Namun, kita semua saat ini sudah tahu bahwa keadaan 'normal' terumbu dunia sudah beralih (baseline shift) dalam seabad tearkhir ini. Hal ini juga menyadari para ekolog bahwa selain sebagai ekosistem yang sangat dinamis, terumbu karang juga terus terdegradasi (keanekaragaman menurun dan kurang produktif) akibat tekanan manusia hingga kini. Isu baseline shift  pertama kali ditegaskan oleh Pauly (1995) berkaitan dengan penurunan tangkapan maksimum berkelanjutan (maximum sustainable yield) dari perikanan global. Terlalu banyak ikan ditangkap tanpa memberi kesempatan regenerasi bagi ikan. Analisa Jackson dkk. (2001) menunjukkan bahwa degradasi ekologi terumbu global juga diakibatkan oleh cara manusia memanen ikan dengan cara yang merusak. Sejak pemutihan karang masal (coral bleaching) tahun 1998 di kawasan Indo-Pasifik (Hoegh-Guldberg, 1999) penurunan keadaaan sistem terumbu karang dunia mencemaskan para ekolog. Sebab terumbu karang mendapat tambahan tekanan oleh perubahan iklim (climate change) Bukti terus bermunculan menegaskan manusia secara jelas berdampak pada hilangnya ekosistem terumbu karang (Hughes dkk., 2003; Pandolfi dkk., 2005; Hoegh-Guldberg dkk.,2007).


Saat ini kebanyakan ekolog tidak lagi murni mengamati proses alamiah saja, namun cenderung berfokus dampak tekanan manusia pada kelangsungan terumbu.
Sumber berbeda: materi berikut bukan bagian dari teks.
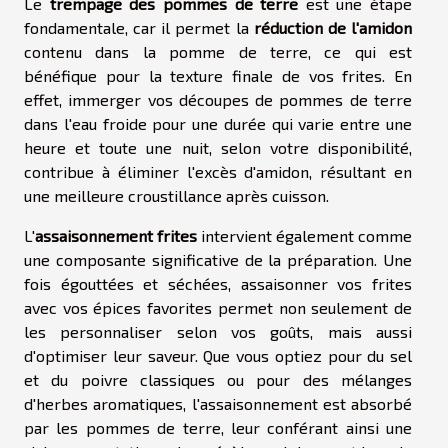
Le
trempage des pommes de terre
est une étape
fondamentale, car il permet la
réduction de l'amidon
contenu dans la pomme de terre, ce qui est
bénéfique pour la texture finale de vos frites. En
effet, immerger vos découpes de pommes de terre
dans l'eau froide pour une durée qui varie entre une
heure et toute une nuit, selon votre disponibilité,
contribue à éliminer l'excès d'amidon, résultant en
une meilleure croustillance après cuisson.
L'
assaisonnement frites
intervient également comme
une composante significative de la préparation. Une
fois égouttées et séchées, assaisonner vos frites
avec vos épices favorites permet non seulement de
les personnaliser selon vos goûts, mais aussi
d'optimiser leur saveur. Que vous optiez pour du sel
et du poivre classiques ou pour des mélanges
d'herbes aromatiques, l'assaisonnement est absorbé
par les pommes de terre, leur conférant ainsi une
Hingga kini pengelolaan terumbu karang, baik skala global dan lokal, masih tidak memadai walaupun terus berjalan. Pengelolaan selalu tertinggal bersamaan dengan manusia terus memberikan tekanan baru pada ekosistem ini. Masa depan mungkin terlihat samar, namun kita masih punya kapasitas untuk bekerja jauh lebih efektif dalam mengelola terumbu - jika kita mau. Untuk memberikan perkembangan yang berarti pada ekosistem laut yang berharga ini tidak perlu memerlukan penemuan ilmiah baru. Cukup dengan komitmen baru untuk menerapkan pengetahuan yang sudah ada saat ini untuk mengelola dampak yang Kita perbuat, sehingga akhirnya "manusia ramah lingkungan" bisa terwujud (Sale 2008).